The Crystal Structure of Bonito (Katsuo) Ferrocytochrome c at 4 Å Resolution

Tamaichi ASHIDA, Tatzuo UEKI*, Tomitake TSUKIHARA**, Akio SUGIHARA***, Tsunehiro TAKANO and Masao KAKUDO
Institute for Protein Research, Osaka University Osaka

The crystal structure of bonito ferrocytochrome c has been studied at 4 Å resolution on the basis of two isomorphous heavy atom derivatives (K3UO2F5 and K2PtCl4). The crystal of bonito ferrocytochrome c belongs to an orthorhombic system with a space group of P212121. The unit cell dimensions are: a=57.54, b=84.71 and c= 37.74 Å. The crystal contains two kinds of molecules which are nearly equivalent to each other via the pseudo-twofold axis along the a axis.

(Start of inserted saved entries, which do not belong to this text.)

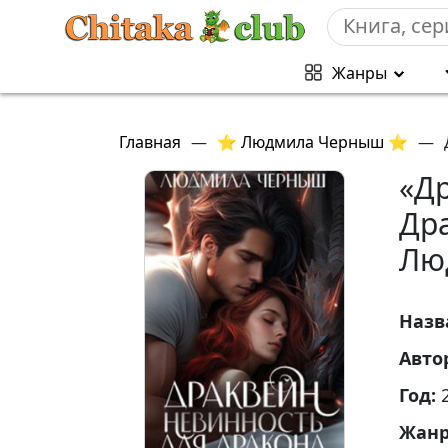
Жанры
Главная
—
⭐ Людмила Черныш ⭐
—
«Д
Др
Лю
Назв
Авто
Год:
Жан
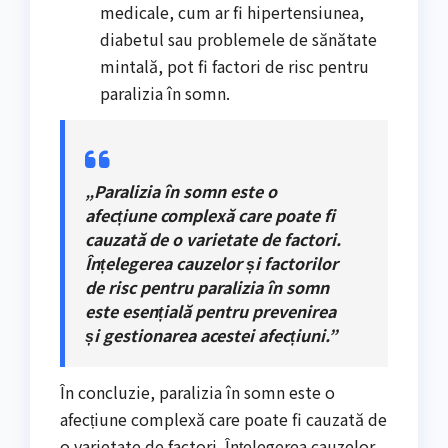
medicale, cum ar fi hipertensiunea,
diabetul sau problemele de sănătate
mintală, pot fi factori de risc pentru
paralizia în somn.
„Paralizia în somn este o
afecțiune complexă care poate fi
cauzată de o varietate de factori.
Înțelegerea cauzelor și factorilor
de risc pentru paralizia în somn
este esențială pentru prevenirea
și gestionarea acestei afecțiuni.”
În concluzie, paralizia în somn este o
afecțiune complexă care poate fi cauzată de
o varietate de factori. Înțelegerea cauzelor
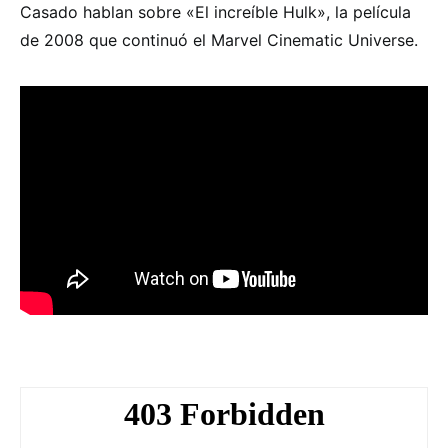
Casado hablan sobre «El increíble Hulk», la película
de 2008 que continuó el Marvel Cinematic Universe.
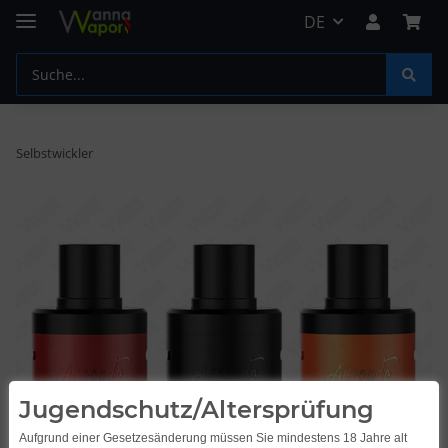
DE
Selbstwickler
Jugendschutz/Altersprüfung
Aufgrund einer Gesetzesänderung müssen Sie mindestens 18 Jahre alt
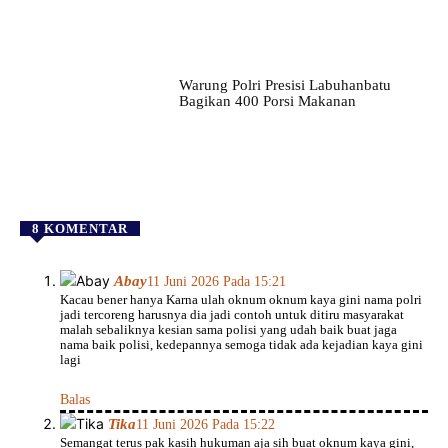
Warung Polri Presisi Labuhanbatu
Bagikan 400 Porsi Makanan
8 KOMENTAR
Abay
11 Juni 2026 Pada 15:21
Kacau bener hanya Karna ulah oknum oknum kaya gini nama polri
jadi tercoreng harusnya dia jadi contoh untuk ditiru masyarakat
malah sebaliknya kesian sama polisi yang udah baik buat jaga
nama baik polisi, kedepannya semoga tidak ada kejadian kaya gini
lagi
Balas
Tika
11 Juni 2026 Pada 15:22
Semangat terus pak kasih hukuman aja sih buat oknum kaya gini,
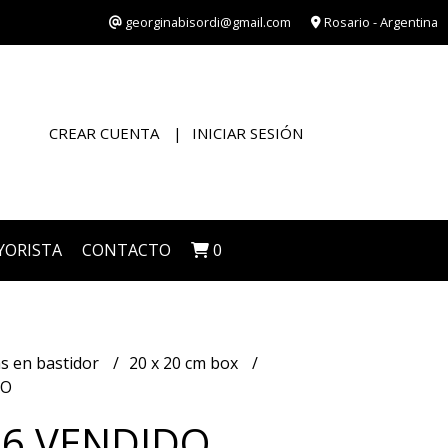
georginabisordi@gmail.com
Rosario - Argentina
CREAR CUENTA
INICIAR SESIÓN
YORISTA
CONTACTO
0
s en bastidor
20 x 20 cm box
DO
26 VENDIDO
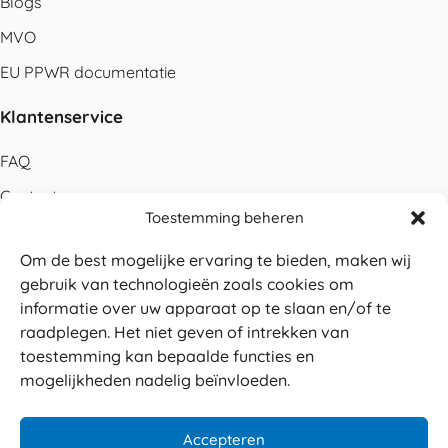
Blogs
MVO
EU PPWR documentatie
Klantenservice
FAQ
Contact
Toestemming beheren
Bestellen
Om de best mogelijke ervaring te bieden, maken wij
Betalen
gebruik van technologieën zoals cookies om
Levering
informatie over uw apparaat op te slaan en/of te
raadplegen. Het niet geven of intrekken van
Retouren
toestemming kan bepaalde functies en
Service en garantie
mogelijkheden nadelig beïnvloeden.
Herroepingsrecht
Accepteren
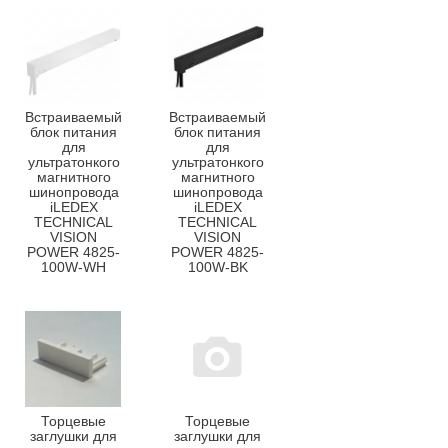
Встраиваемый
Встраиваемый
блок питания
блок питания
для
для
ультратонкого
ультратонкого
магнитного
магнитного
шинопровода
шинопровода
iLEDEX
iLEDEX
TECHNICAL
TECHNICAL
VISION
VISION
POWER 4825-
POWER 4825-
100W-WH
100W-BK
Торцевые
Торцевые
заглушки для
заглушки для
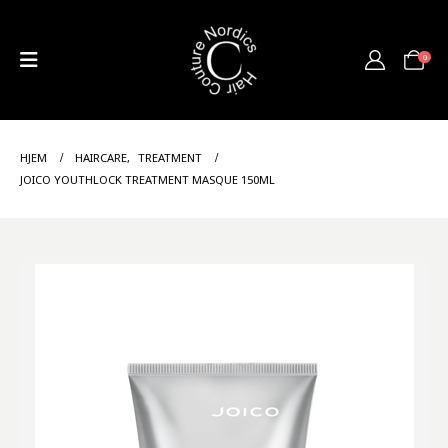
0
HJEM
HAIRCARE
,
TREATMENT
JOICO YOUTHLOCK TREATMENT MASQUE 150ML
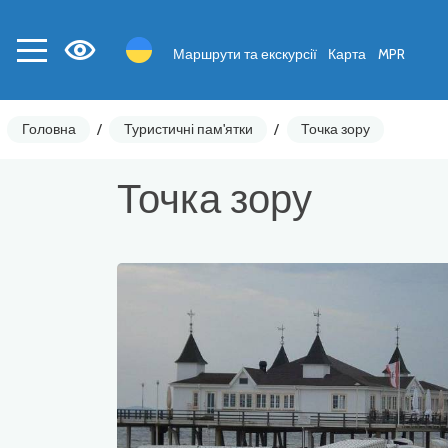
Маршрути та екскурсії
Карта
MPR
Головна
/
Туристичні пам'ятки
/
Точка зору
Точка зору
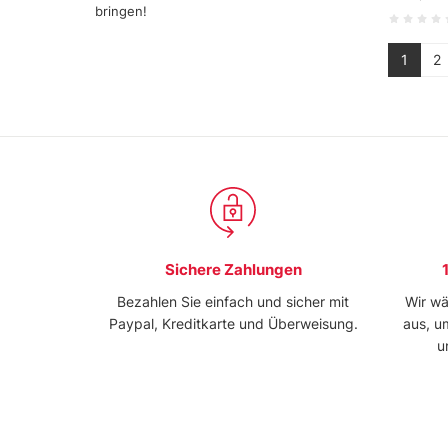
bringen!
1
2
Sichere Zahlungen
Bezahlen Sie einfach und sicher mit
Wir wä
Paypal, Kreditkarte und Überweisung.
aus, u
u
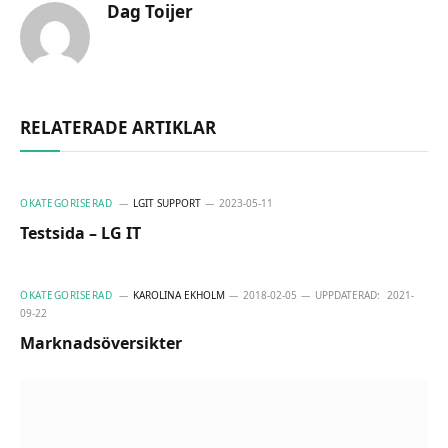
Dag Toijer
RELATERADE ARTIKLAR
OKATEGORISERAD
LGIT SUPPORT
2023-05-11
Testsida – LG IT
OKATEGORISERAD
KAROLINA EKHOLM
2018-02-05
UPPDATERAD:
2021-
09-22
Marknadsöversikter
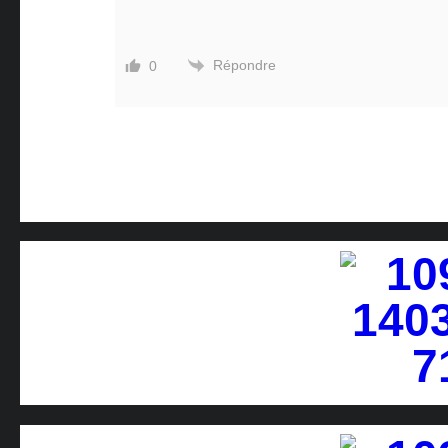
Répondre
0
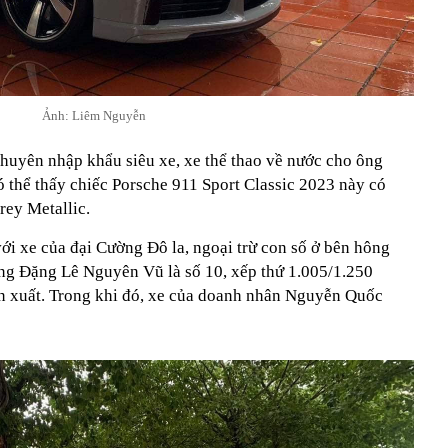
Ảnh: Liêm Nguyễn
uyên nhập khẩu siêu xe, xe thể thao về nước cho ông
 thể thấy chiếc Porsche 911 Sport Classic 2023 này có
rey Metallic.
ới xe của đại Cường Đô la, ngoại trừ con số ở bên hông
 ông Đặng Lê Nguyên Vũ là số 10, xếp thứ 1.005/1.250
ản xuất. Trong khi đó, xe của doanh nhân Nguyễn Quốc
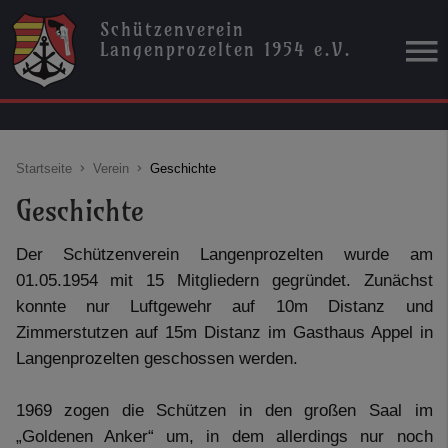
Schützenverein
Langenprozelten 1954 e.V.
Startseite
Verein
Geschichte
Geschichte
Der Schützenverein Langenprozelten wurde am
01.05.1954 mit 15 Mitgliedern gegründet. Zunächst
konnte nur Luftgewehr auf 10m Distanz und
Zimmerstutzen auf 15m Distanz im Gasthaus Appel in
Langenprozelten geschossen werden.
1969 zogen die Schützen in den großen Saal im
„Goldenen Anker“ um, in dem allerdings nur noch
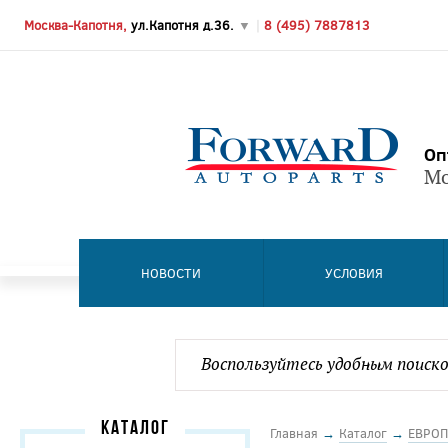
Москва-Капотня,
ул.Капотня д.36.
▼
|
8 (495) 7887813
Оп
Мо
НОВОСТИ
УСЛОВИЯ
КАТАЛОГ
Главная
→
Каталог
→
ЕВРОП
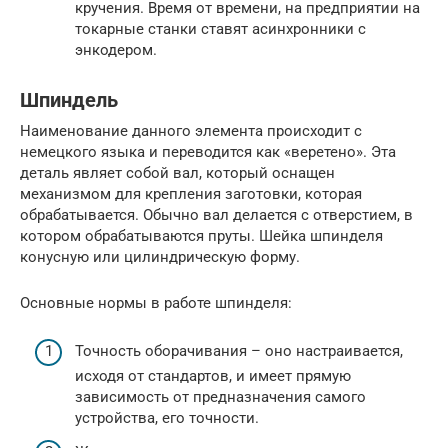
кручения. Время от времени, на предприятии на
токарные станки ставят асинхронники с
энкодером.
Шпиндель
Наименование данного элемента происходит с
немецкого языка и переводится как «веретено». Эта
деталь являет собой вал, который оснащен
механизмом для крепления заготовки, которая
обрабатывается. Обычно вал делается с отверстием, в
котором обрабатываются пруты. Шейка шпинделя
конусную или цилиндрическую форму.
Основные нормы в работе шпинделя:
Точность оборачивания – оно настраивается,
исходя от стандартов, и имеет прямую
зависимость от предназначения самого
устройства, его точности.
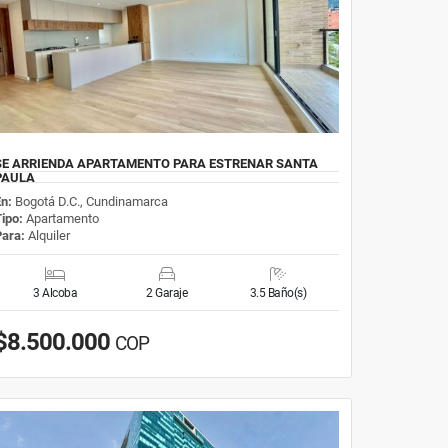
SE ARRIENDA APARTAMENTO PARA ESTRENAR SANTA
PAULA
En:
Bogotá D.C., Cundinamarca
Tipo:
Apartamento
Para:
Alquiler
3 Alcoba
2 Garaje
3.5 Baño(s)
$8.500.000
COP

The main structural features of bonito ferrocytochrome c molecule, such as the size and shape, the pathway of the polypeptide chain, and the orientation and the environment of the heme group, appear to be similar to those of horse ferricytochrome c, although it is suggested that the side-chain conformation at the surface of ferrocytochrome c is different from that of ferricytochrome c. The molecule is a prolate spheroid of a dimension of about 30x30x35 Å. Its heme group sits in the center of the molecule, with one corner exposed to the surroundings. In the crystal, the molecules are in close contacts with one another; usually, the residues present in the contact regions have long polar side chains.

In the crystal, the PtCl42 ion is located closely at Met 65 as in the case of horse ferricytochrome c. The reagent, K2HgI4, deteriorates the crystal structure, and it cannot be used for the structure analysis. On a difference Fourier map, however, the Hg group is located closely at Cys 17, which links the heme group to the polypeptide chain.